Paul Kruger, creative director and partner at Della Femina Advertising, where Drossman worked until recently, described him as tireless.
“He was an idea machine,” Kruger said. “He would spit out line after line after line and come up with new things. He said, ‘One more thought, one more thought.'”
In 1973 and 1974, Drossman wrote full-page testimonials for Teacher’s Scotch in the voices of celebrities such as Groucho MarxGeorge Burns and Mel Brooks. Brooks’ ad was written as an interview with the character Mr. Brooks, the 2000 Year Old Man.
“Sir, when was Scotch whiskey discovered?”
“It was during the Ice Age. We had so many tons of ice that we didn’t know what to do. “So we made drinks, all kinds of drinks.”

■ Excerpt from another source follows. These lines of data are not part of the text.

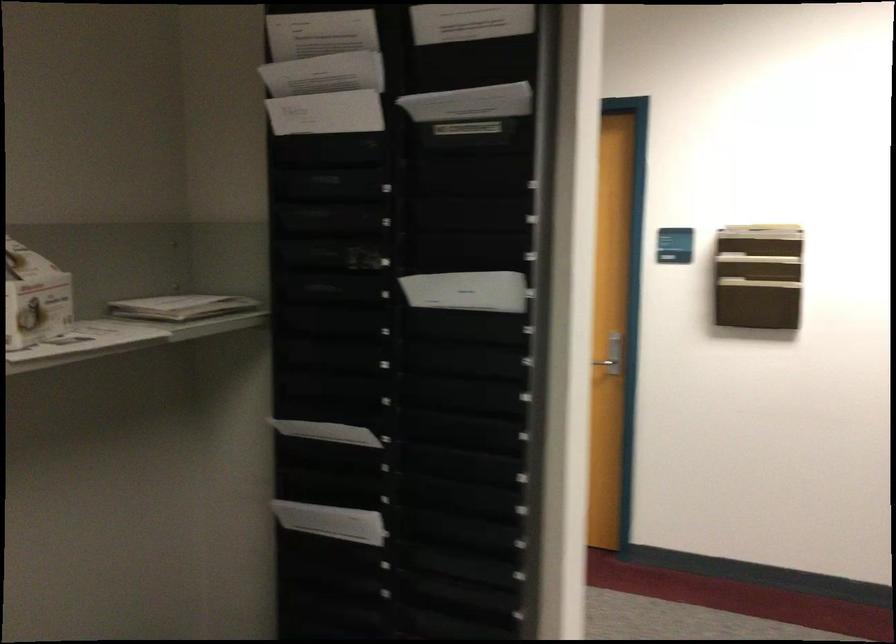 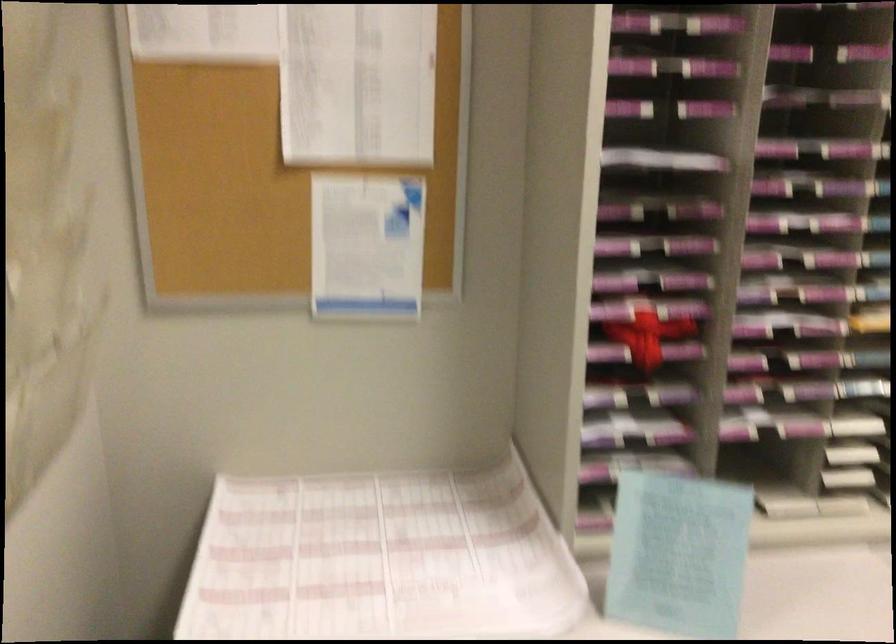 The images are taken continuously from a first-person perspective. In which direction is your viewpoint rotating?

The rotation direction of the camera is right-down. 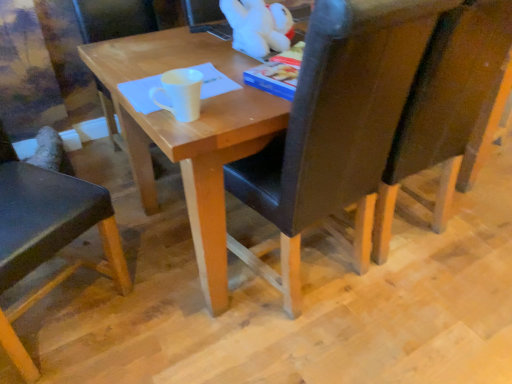 Find the location of a particular element. Image resolution: width=512 pixels, height=384 pixels. vacant area that is situated to the right of matte black chair at left, the 4th chair from the right is located at coordinates (146, 324). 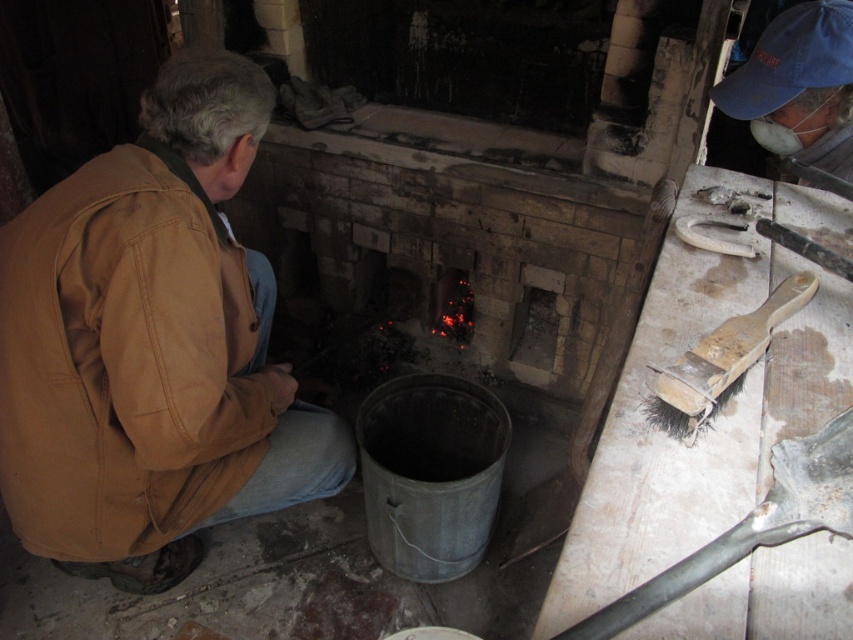 Question: Which point is closer to the camera?

Choices:
 (A) (799, 145)
 (B) (158, 364)

Answer: (B)

Question: Which point is farther to the camera?

Choices:
 (A) (175, 156)
 (B) (801, 109)
 (C) (770, 300)

Answer: (B)

Question: Considering the relative positions of blue fabric cap at upper right and wooden-bristled brush at right in the image provided, where is blue fabric cap at upper right located with respect to wooden-bristled brush at right?

Choices:
 (A) below
 (B) above

Answer: (B)

Question: Is brown cotton jacket at lower left below blue fabric cap at upper right?

Choices:
 (A) yes
 (B) no

Answer: (A)

Question: From the image, what is the correct spatial relationship of brown cotton jacket at lower left in relation to blue fabric cap at upper right?

Choices:
 (A) below
 (B) above

Answer: (A)

Question: Which point appears farthest from the camera in this image?

Choices:
 (A) (93, 520)
 (B) (746, 80)

Answer: (B) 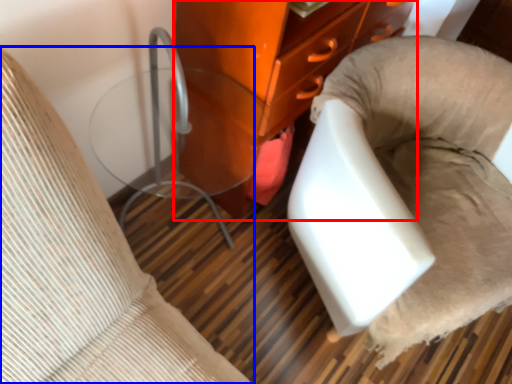 Question: Which object is closer to the camera taking this photo, furniture (highlighted by a red box) or furniture (highlighted by a blue box)?

Choices:
 (A) furniture
 (B) furniture

Answer: (B) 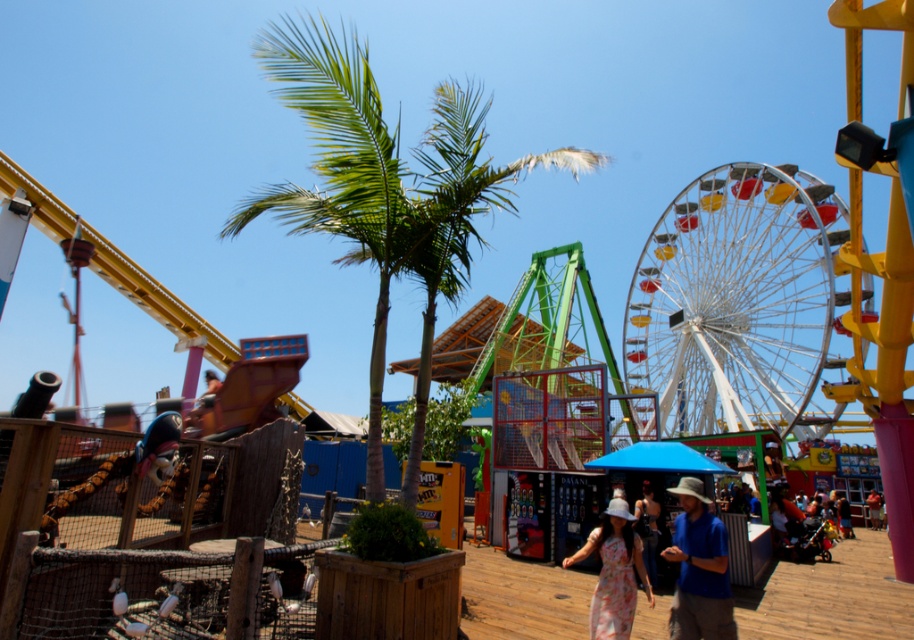 You are standing on the wooden walkway in the amusement park and want to go to the blue denim shorts at center. Which direction should you turn to face the metallic ferris wheel at right?

The metallic ferris wheel at right is to the left of blue denim shorts at center, so to face it, you should turn to your left.

You are standing on the wooden walkway in the amusement park and see two points marked in the scene. Which point, point (711, 170) or point (707, 520), is closer to you?

Point (711, 170) is further to the camera than point (707, 520), so the point closer to you is point (707, 520).

You are planning to take a photo of the metallic ferris wheel at right from the position of the blue cotton shirt at center. Given that the recommended minimum distance for clear photography is 120 feet, will you be able to capture a clear image?

The distance between the metallic ferris wheel at right and the blue cotton shirt at center is 134.10 feet, which exceeds the recommended 120 feet minimum distance. Therefore, you can capture a clear image from that position.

The Teacher campaign earned Della Femina, Travisano a Clio Award for creative excellence in advertising. It also earned Mr. Drossman a writing award from what is now the One Club for Creativity.
Drossman and his colleagues won Clio Awards in 1980 for three campaigns: Air Wick Stick Ups, Meow Mix, and the Einstein Moomjy rug store. His Emery Air Freight ads (“It’s 10 o’clock. Do you know where your package is?”) won a One Club award in 1978.

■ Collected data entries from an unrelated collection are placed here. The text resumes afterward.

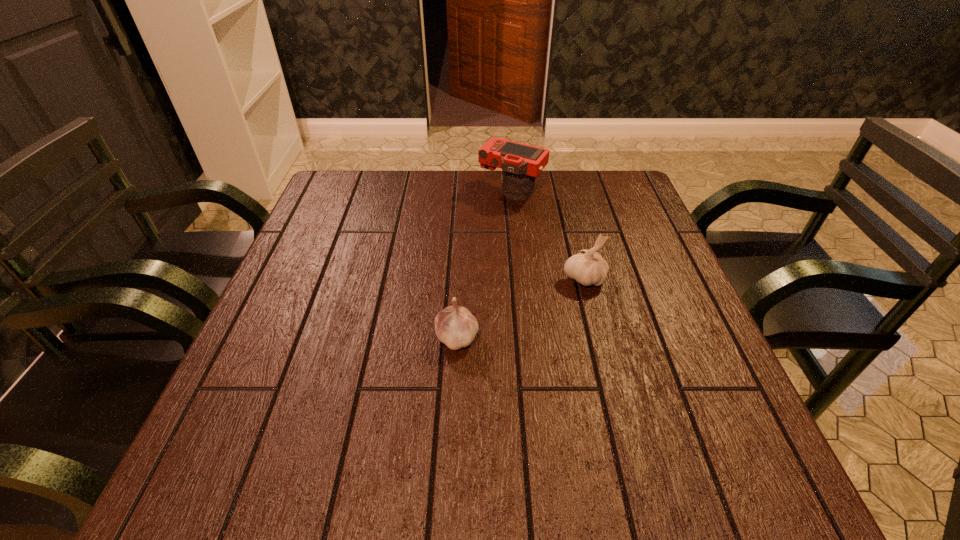 The height and width of the screenshot is (540, 960). Find the location of `camera`. camera is located at coordinates (521, 163).

What are the coordinates of `the second farthest object` in the screenshot? It's located at (587, 267).

Where is `the right garlic`? This screenshot has width=960, height=540. the right garlic is located at coordinates (587, 267).

Where is `the left garlic`? the left garlic is located at coordinates (455, 326).

Locate an element on the screen. This screenshot has width=960, height=540. the nearer garlic is located at coordinates (455, 326).

The height and width of the screenshot is (540, 960). I want to click on vacant space located on the right of the camera, so click(562, 191).

Locate an element on the screen. The height and width of the screenshot is (540, 960). vacant space located 0.250m on the front of the right garlic is located at coordinates (612, 389).

Find the location of a particular element. The image size is (960, 540). blank space located on the left of the nearer garlic is located at coordinates (324, 337).

Locate an element on the screen. object that is at the far edge is located at coordinates click(x=521, y=163).

You are a GUI agent. You are given a task and a screenshot of the screen. Output one action in this format:
    pyautogui.click(x=<x>, y=<y>)
    Task: Click on the vacant space at the far edge of the desktop
    
    Given the screenshot: What is the action you would take?
    pyautogui.click(x=473, y=185) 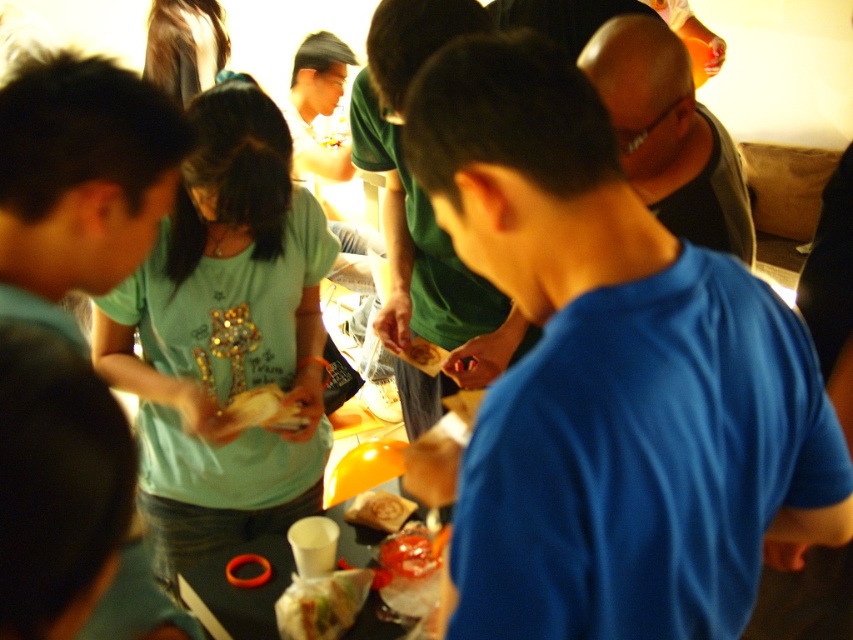 Question: Where is blue smooth shirt at center located in relation to matte brown pastry at center in the image?

Choices:
 (A) right
 (B) left

Answer: (A)

Question: Among these objects, which one is farthest from the camera?

Choices:
 (A) white paper bag at center
 (B) smooth plastic snack at center
 (C) blue smooth shirt at center
 (D) black matte tank top at upper right

Answer: (B)

Question: Is blue smooth shirt at center to the right of black matte tank top at upper right from the viewer's perspective?

Choices:
 (A) yes
 (B) no

Answer: (B)

Question: Which point is closer to the camera?

Choices:
 (A) smooth plastic snack at center
 (B) black matte tank top at upper right
 (C) matte brown pastry at center

Answer: (B)

Question: Does black matte tank top at upper right appear on the left side of smooth plastic snack at center?

Choices:
 (A) yes
 (B) no

Answer: (B)

Question: Which of the following is the farthest from the observer?

Choices:
 (A) (741, 611)
 (B) (619, 150)

Answer: (B) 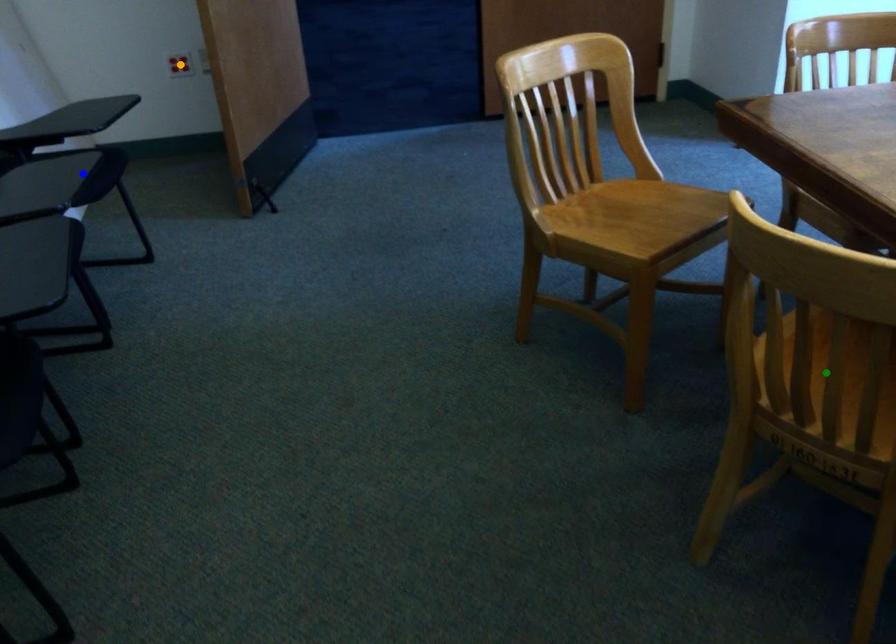 Order these from nearest to farthest:
1. green point
2. blue point
3. orange point

green point, blue point, orange point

Neil Arthur Drossman was born on February 26, 1940 in Brooklyn. His father, Edward, owned a jewelry store. Her mother, Anne (Rosenberg) Drossman, worked at the store and took over after her husband died in 1971.
After graduating from Alfred University in upstate New York with a bachelor’s degree in English in 1961, Drossman worked at CBS News before beginning his advertising career. Agencies he worked for included Daniel & Charles, Delehanty Kurnit & Geller and Kurtz, Kambanis & Symon.

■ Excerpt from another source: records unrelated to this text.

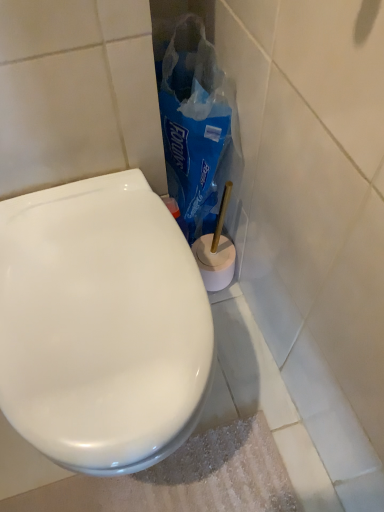 Question: From the image's perspective, is blue plastic bag at center positioned above or below white glossy toilet seat at center?

Choices:
 (A) above
 (B) below

Answer: (A)

Question: Based on their positions, is blue plastic bag at center located to the left or right of white glossy toilet seat at center?

Choices:
 (A) left
 (B) right

Answer: (B)

Question: Is blue plastic bag at center bigger or smaller than white glossy toilet seat at center?

Choices:
 (A) big
 (B) small

Answer: (B)

Question: Based on their positions, is white glossy toilet seat at center located to the left or right of blue plastic bag at center?

Choices:
 (A) left
 (B) right

Answer: (A)

Question: Is white glossy toilet seat at center inside or outside of blue plastic bag at center?

Choices:
 (A) inside
 (B) outside

Answer: (B)

Question: From the image's perspective, is white glossy toilet seat at center located above or below blue plastic bag at center?

Choices:
 (A) above
 (B) below

Answer: (B)

Question: From a real-world perspective, is white glossy toilet seat at center physically located above or below blue plastic bag at center?

Choices:
 (A) above
 (B) below

Answer: (B)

Della Femina recalled her reaction to seeing the ads Drossman had written for other agencies. “You look at an ad and say, ‘I wish I had done that,’” she said. “His portfolio was full of ads like that.”
After working at Della Femina, Travisano and a subsidiary, Drossman Yustein Clowes, for about a dozen years, Mr. Drossman formed Drossman Lehmann Marino Reveley in 1983. In 1994, he joined Ryan & Partners as an equity partner and the agency became Ryan. Drossman and partners. In 2002, he and art director Bob Needleman founded Needleman Drossman & Partners, which became a division of Della Femina Advertising.
When Reader’s Digest hired Needleman Drossman in 2003 to refresh its image, Drossman pushed that venerable publication into slightly risque territory. One of the campaign ads showed a woman in a bathrobe holding a copy of the magazine and looking at the camera.
“If we got closer to our readers,” the headline said, “we would have to use protection.”
Drossman, then president and co-creative director of his agency, said the goal of the campaign was “to make people think twice about the Digest.”
In addition to his son, he is survived by his wife, Ellen (Danor) Drossman; his daughter, Jill Drossman; his sister, Phyllis Bulhack; and three grandchildren. He lived in Manhattan.
Not all of Mr. Drossman’s writing was humorous. In 2008, a commercial touting Hackensack University Medical Center in New Jersey for being among the top 50 hospitals in the United States showed a boy playing alone with a glove and a baseball.
“If all hospitals worked as well” the narrator says, “Hundreds of thousands of lives would be saved. Who knows, maybe Finn wouldn’t be alone now. He maybe he would be playing with his grandfather.